31. The method according to claim 30, characterized in that the NT-4/5 polypeptide comprises the amino acid sequence of SEQ ID NO: 1 with a G amino acid residue at position 1 changed to S or T, and wherein the polypeptide NT-4/5 binds to a PEG molecule at position 1.

32. The method according to claim 26, characterized in that the NT-4/5 polypeptide is administered in conjunction with an antibody that specifically binds the NT-4/5 polypeptide.
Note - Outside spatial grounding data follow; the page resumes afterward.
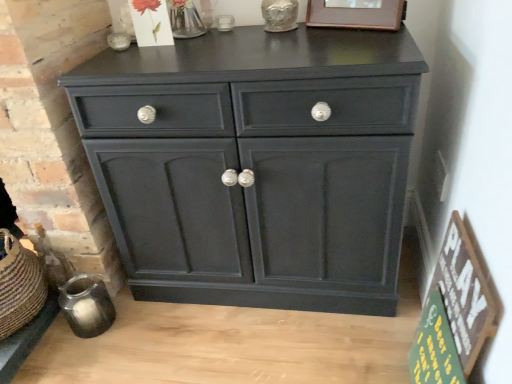 Question: Is wooden sign at lower right, the 1th bulletin board viewed from the top, positioned in front of wooden picture frame at upper center?

Choices:
 (A) yes
 (B) no

Answer: (A)

Question: Is wooden sign at lower right, the 2th bulletin board in the bottom-to-top sequence, not within wooden picture frame at upper center?

Choices:
 (A) no
 (B) yes

Answer: (B)

Question: From a real-world perspective, is wooden sign at lower right, the 2th bulletin board in the bottom-to-top sequence, over wooden picture frame at upper center?

Choices:
 (A) yes
 (B) no

Answer: (B)

Question: Is wooden sign at lower right, the 1th bulletin board viewed from the top, facing towards wooden picture frame at upper center?

Choices:
 (A) yes
 (B) no

Answer: (B)

Question: Does wooden sign at lower right, the 2th bulletin board in the bottom-to-top sequence, have a larger size compared to wooden picture frame at upper center?

Choices:
 (A) yes
 (B) no

Answer: (A)

Question: Looking at the image, does matte black cabinet at center seem bigger or smaller compared to wooden sign at lower right, the 2th bulletin board in the bottom-to-top sequence?

Choices:
 (A) small
 (B) big

Answer: (B)

Question: Does point (292, 48) appear closer or farther from the camera than point (470, 307)?

Choices:
 (A) closer
 (B) farther

Answer: (B)

Question: Is matte black cabinet at center wider or thinner than wooden sign at lower right, the 2th bulletin board in the bottom-to-top sequence?

Choices:
 (A) wide
 (B) thin

Answer: (A)

Question: Considering their positions, is matte black cabinet at center located in front of or behind wooden sign at lower right, the 1th bulletin board viewed from the top?

Choices:
 (A) front
 (B) behind

Answer: (B)

Question: From the image's perspective, is wooden picture frame at upper center above or below matte black cabinet at center?

Choices:
 (A) above
 (B) below

Answer: (A)

Question: Looking at their shapes, would you say wooden picture frame at upper center is wider or thinner than matte black cabinet at center?

Choices:
 (A) thin
 (B) wide

Answer: (A)

Question: From their relative heights in the image, would you say wooden picture frame at upper center is taller or shorter than matte black cabinet at center?

Choices:
 (A) tall
 (B) short

Answer: (B)

Question: Is wooden picture frame at upper center inside the boundaries of matte black cabinet at center, or outside?

Choices:
 (A) inside
 (B) outside

Answer: (B)

Question: In terms of size, does green wood sign at lower right, the 2th bulletin board viewed from the top, appear bigger or smaller than matte black cabinet at center?

Choices:
 (A) small
 (B) big

Answer: (A)

Question: Considering the positions of point (421, 374) and point (278, 243), is point (421, 374) closer or farther from the camera than point (278, 243)?

Choices:
 (A) farther
 (B) closer

Answer: (B)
33. A pharmaceutical composition comprising an NT-4/5 polypeptide and a pharmaceutically acceptable excipient, characterized in that the NT-4/5 polypeptide is linked to a PEG molecule.

34. The pharmaceutical composition according to claim 33, characterized in that the NT-4/5 polypeptide comprises an amino acid sequence of a mature NT-4/5 protein with an amino acid substitution, wherein the substituted amino acid is linked to the PEG molecule.

35. The pharmaceutical composition according to claim 33, characterized in that the NT-4/5 polypeptide comprises the amino acid sequence of SEQ ID NO: 1 with a G amino acid residue at position 1 changed to S or T, and wherein the NT-4/5 polypeptide is linked to a PEG molecule at position 1.

36. The pharmaceutical composition according to claim 33, characterized in that the NT-4/5 polypeptide comprises the amino acid sequence of SEQ ID NO: 1 with an amino acid residue S at position 50 changed to C, and where the NT polypeptide -4 / 5 is linked to a PEG molecule at position 50.